I suppose I should have expected it. It's how life is for someone like me. Actually for people who are bipolar. You can be up and then you can be down and I am majorly down and it's just getting worse. I'm to the point where I really want to cut on myself again. I haven't but I want to. I want to hurt myself bad and I can't tell anyone. Not too many people understand that I know because they haven't experienced it. But this pull, especially when I'm made to feel like the most horrible of people.
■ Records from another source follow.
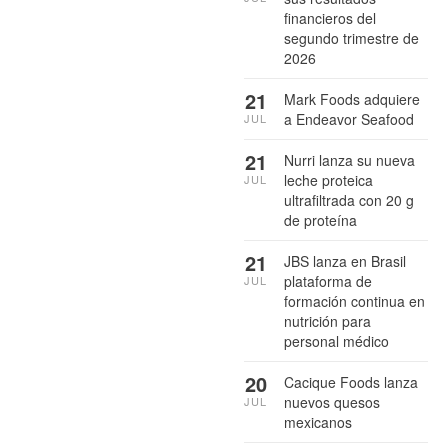
financieros del
segundo trimestre de
2026
21
Mark Foods adquiere
a Endeavor Seafood
JUL
21
Nurri lanza su nueva
leche proteica
JUL
ultrafiltrada con 20 g
de proteína
21
JBS lanza en Brasil
plataforma de
JUL
formación continua en
nutrición para
personal médico
20
Cacique Foods lanza
nuevos quesos
JUL
mexicanos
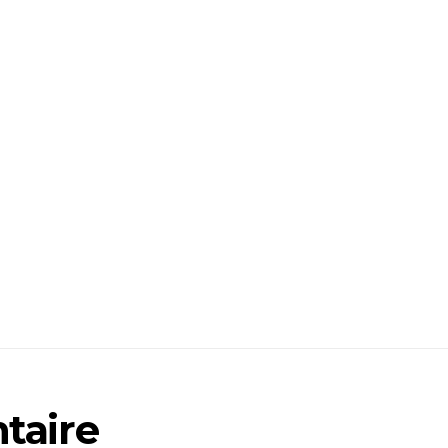
taire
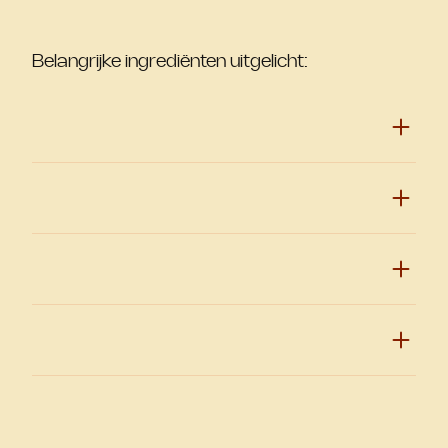
Belangrijke ingrediënten uitgelicht:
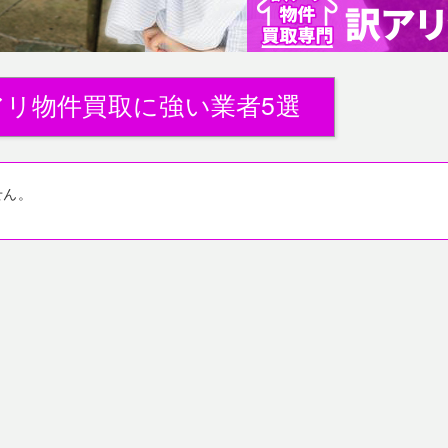
アリ物件買取に強い業者5選
せん。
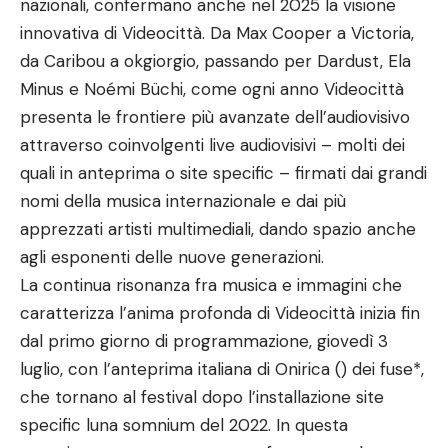
nazionali, confermano anche nel 2025 la visione
innovativa di Videocittà. Da Max Cooper a Victoria,
da Caribou a okgiorgio, passando per Dardust, Ela
Minus e Noémi Büchi, come ogni anno Videocittà
presenta le frontiere più avanzate dell’audiovisivo
attraverso coinvolgenti live audiovisivi – molti dei
quali in anteprima o site specific – firmati dai grandi
nomi della musica internazionale e dai più
apprezzati artisti multimediali, dando spazio anche
agli esponenti delle nuove generazioni.
La continua risonanza fra musica e immagini che
caratterizza l’anima profonda di Videocittà inizia fin
dal primo giorno di programmazione, giovedì 3
luglio, con l’anteprima italiana di Onirica () dei fuse*,
che tornano al festival dopo l’installazione site
specific luna somnium del 2022. In questa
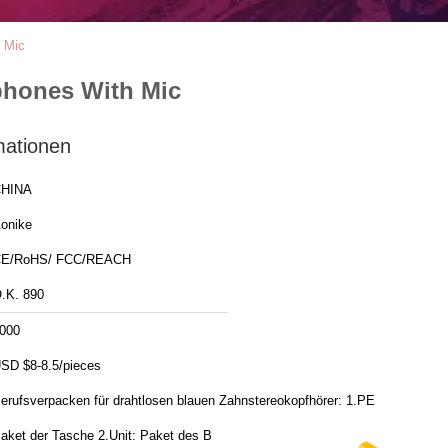
h Mic
phones With Mic
mationen
HINA
onike
E/RoHS/ FCC/REACH
.K. 890
000
SD $8-8.5/pieces
erufsverpacken für drahtlosen blauen Zahnstereokopfhörer: 1.PE
aket der Tasche 2.Unit: Paket des B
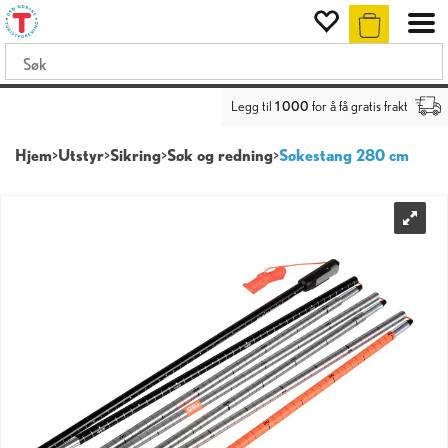
Legg til
1 000
for å få gratis frakt
Hjem
>
Utstyr
>
Sikring
>
Søk og redning
>
Søkestang 280 cm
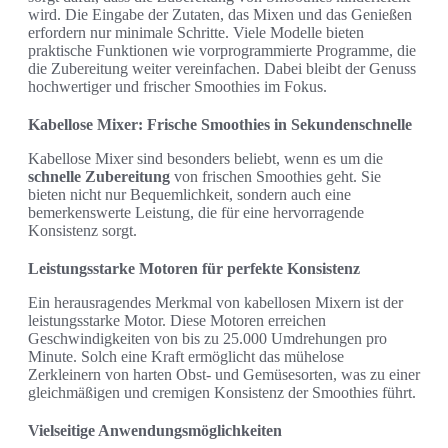
wird. Die Eingabe der Zutaten, das Mixen und das Genießen
erfordern nur minimale Schritte. Viele Modelle bieten
praktische Funktionen wie vorprogrammierte Programme, die
die Zubereitung weiter vereinfachen. Dabei bleibt der Genuss
hochwertiger und frischer Smoothies im Fokus.
Kabellose Mixer: Frische Smoothies in Sekundenschnelle
Kabellose Mixer sind besonders beliebt, wenn es um die
schnelle Zubereitung
von frischen Smoothies geht. Sie
bieten nicht nur Bequemlichkeit, sondern auch eine
bemerkenswerte Leistung, die für eine hervorragende
Konsistenz sorgt.
Leistungsstarke Motoren für perfekte Konsistenz
Ein herausragendes Merkmal von kabellosen Mixern ist der
leistungsstarke Motor. Diese Motoren erreichen
Geschwindigkeiten von bis zu 25.000 Umdrehungen pro
Minute. Solch eine Kraft ermöglicht das mühelose
Zerkleinern von harten Obst- und Gemüsesorten, was zu einer
gleichmäßigen und cremigen Konsistenz der Smoothies führt.
Vielseitige Anwendungsmöglichkeiten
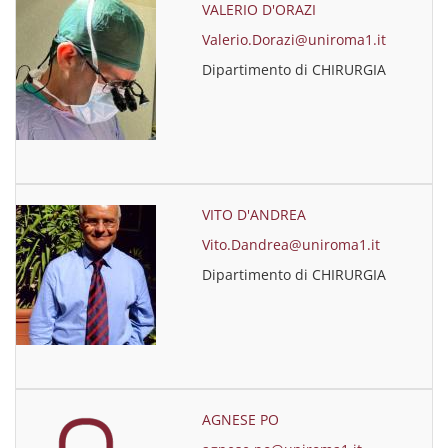
VALERIO D'ORAZI
Valerio.Dorazi@uniroma1.it
Dipartimento di CHIRURGIA
VITO D'ANDREA
Vito.Dandrea@uniroma1.it
Dipartimento di CHIRURGIA
AGNESE PO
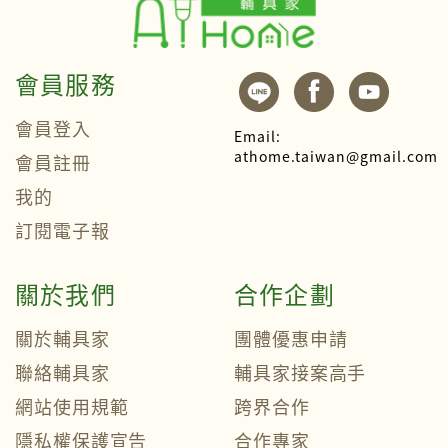
會員服務
會員登入
Email:
athome.taiwan@gmail.com
會員註冊
我的
訂閱電子報
關於我們
合作企劃
關於輔具家
團體優惠申請
聯絡輔具家
輔具家接案高手
網站使用規範
跨界合作
隱私權保護宣告
合作專家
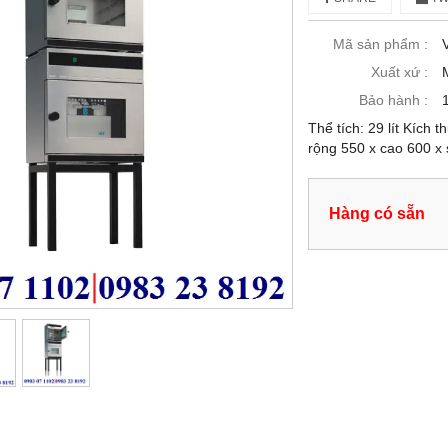
Mã sản phẩm :
Xuất xứ :
Bảo hành :
Thể tích: 29 lít Kích
rộng 550 x cao 600 
Hàng có sẵn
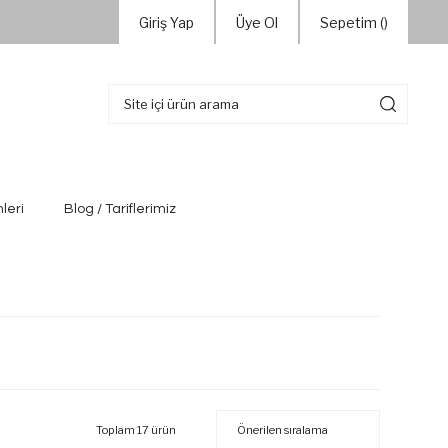
Giriş Yap
Üye Ol
Sepetim (
)
leri
Blog / Tariflerimiz
Toplam 17 ürün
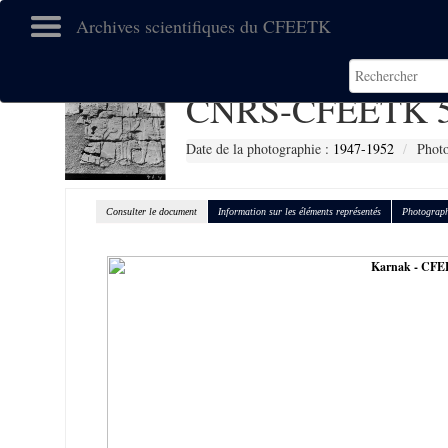
Archives scientifiques du CFEETK
CNRS-CFEETK 5
Date de la photographie :
1947-1952
Photo
Consulter le document
Information sur les éléments représentés
Photograph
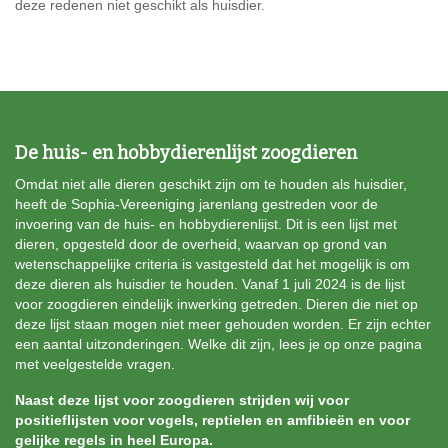
deze redenen niet geschikt als huisdier.
De huis- en hobbydierenlijst zoogdieren
Omdat niet alle dieren geschikt zijn om te houden als huisdier,
heeft de Sophia-Vereeniging jarenlang gestreden voor de
invoering van de huis- en hobbydierenlijst. Dit is een lijst met
dieren, opgesteld door de overheid, waarvan op grond van
wetenschappelijke criteria is vastgesteld dat het mogelijk is om
deze dieren als huisdier te houden.
Vanaf 1 juli 2024 is de lijst
voor zoogdieren eindelijk inwerking getreden.
Dieren die niet op
deze lijst staan mogen niet meer gehouden worden. Er zijn echter
een aantal uitzonderingen. Welke dit zijn, lees je op onze pagina
met
veelgestelde vragen
.
Naast deze lijst voor zoogdieren strijden wij voor
positieflijsten voor vogels, reptielen en amfibieën en voor
gelijke regels in heel Europa.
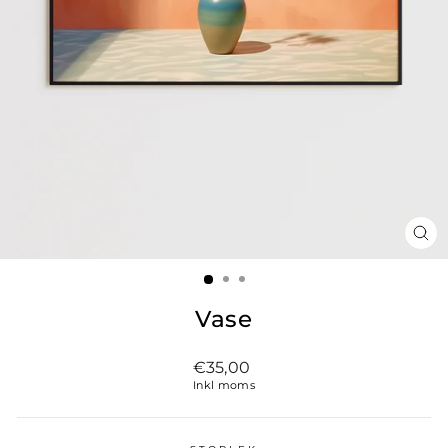
ST
(ES
Vase
Vanligt
€35,00
pris
Inkl moms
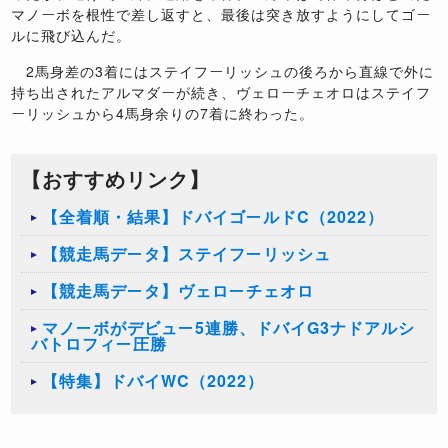
マノーボを根性で差し返すと、最後は突き放すようにしてゴー
ルに飛び込んだ。
2馬身差の3着にはステイフーリッシュの後ろから直線で外に
持ち出されたアルマダーが続き、ヴェローチェオロはステイフ
ーリッシュから4馬身余りの7着に終わった。
【おすすめリンク】
【全着順・結果】ドバイゴールドC（2022）
【競走馬データ】ステイフーリッシュ
【競走馬データ】ヴェローチェオロ
マノーボがデビュー5連勝、ドバイG3ナドアルシ
バトロフィー圧勝
【特集】ドバイWC（2022）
I am the first to admit that I'm not perfect. I'm not. In fact, I'm way off the mark, but I was starting to believe I was at least a good person and that trying meant something. But it doesn't. Guess I am still a horrible parent. I haven't taken Jordan to the dentist yet and I know that he needs to go. He has a bad cavity, but not only do I not know where to call - which I planned to call around Monday, but I have trouble with transportation. IF I had a car and could drive myself I could have had him there already. However, I'm reliant on other people or more or less one person for day appointments and he's going through his own stuff. I had already asked him to take me two places last week and couldn't ask another and on top of that, Jordan wasn't in horrible pain. Apparently today he's in tons of pain - the first time in a week. I TRY to be a good parent. It's just me. I have no money, no transportation and I try to do what I can, but apparently it's not good enough for some of the people who are "friends". They think they would be so much better at raising my kids. Maybe they would be. Maybe I should just kill myself, leave them the kids and see what they can do. I am just tired of being made to feel like crap when I do what I can. I am NOT the model mother. I never claimed to be, but I am judged with every fucking thing I do or don't do even by the people I call friends. How right is that? I haven't judged them! They don't have kids to raise! They live by themselves! And even if they did have my kids, there are TWO of them! ONE OF ME!


Maybe this is just a pity party. I don't know. I don't care. But I do know I feel like shit. That I wish I could cut up my arms and I could if I wanted. I keep my razor nearby even if I haven't cut in a year and a half. I just want the pain to stop. I want to stop being made to feel like a horrible, terrible person. I want people to understand I do what I can and I want people to fucking stop judging me! Maybe I will give in and cut on myself. Maybe it's just not worth fighting anymore. I don't know. I hate me, I hate everyone . . . except my kids. The rest of the world can go to hell in a handbasket for all I care right now. I just want the pain to END!!


So much for when I was actually happy. It seems that time has come and gone and who knows if it'll be back again.